Wedekind l’auteur qui fut emprisonné par Guillaume II, travailla et retravailla cette œuvre pendant des années depuis 1892, et Pabst au cinéma et Berg pour l’opéra y tournèrent autour. Cette fois c’est le directeur du théâtre de La Colline qui fait tourner le décor et nous en met plein la vue, allant jusqu’au Grand Guignol. Le mélo parfois teinté de comédie dure quatre heures qui ne m’ont pas semblé longues, il m’est arrivé même parfois souhaiter prendre du temps pour quelques nuances, mais ce n’est pas le propos puisqu’il est plutôt question de tourbillon, d’étourdissement.
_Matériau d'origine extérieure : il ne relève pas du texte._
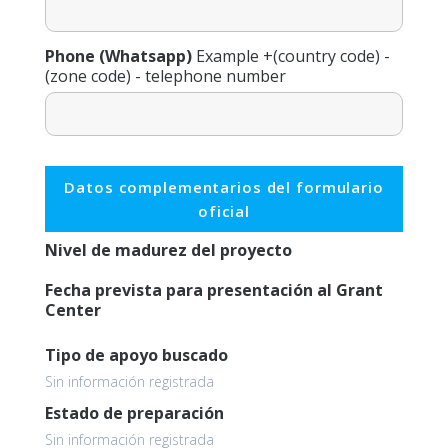
Phone (Whatsapp)
Example +(country code) -
(zone code) - telephone number
Datos complementarios del formulario
oficial
Nivel de madurez del proyecto
Fecha prevista para presentación al Grant
Center
Tipo de apoyo buscado
Sin información registrada
Estado de preparación
Sin información registrada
Pédophilie, inceste, prostitution, cependant les vapeurs de soufre se sont diluées dans la grande salle de la MC2. Des références à l’univers de Dickens sont évidentes dans le dernier acte, beaucoup plus que Schiele ou les expressionnistes allemands convoqués pour décrire un érotisme qui va littéralement jusqu’à l’écorché. La mise en scène est réussie pourtant le jeu des acteurs ne fait pas l’unanimité. Dès que l’érotisme est mis en tête de gondole, il s’évapore. Les miroirs refroidissent les images en les multipliant. Le carrousel des fantasmes embarque la pauvre fille plus objet que sujet, vers la phase ultime de la perversité : les cadavres sans mémoire se sont accumulés, l’argent a coulé ; retour vers le ruisseau. Cet essai de concentré justifierait finalement le titre : « tragédie monstre » et pourtant l’émotion n’était pas au rendez-vous.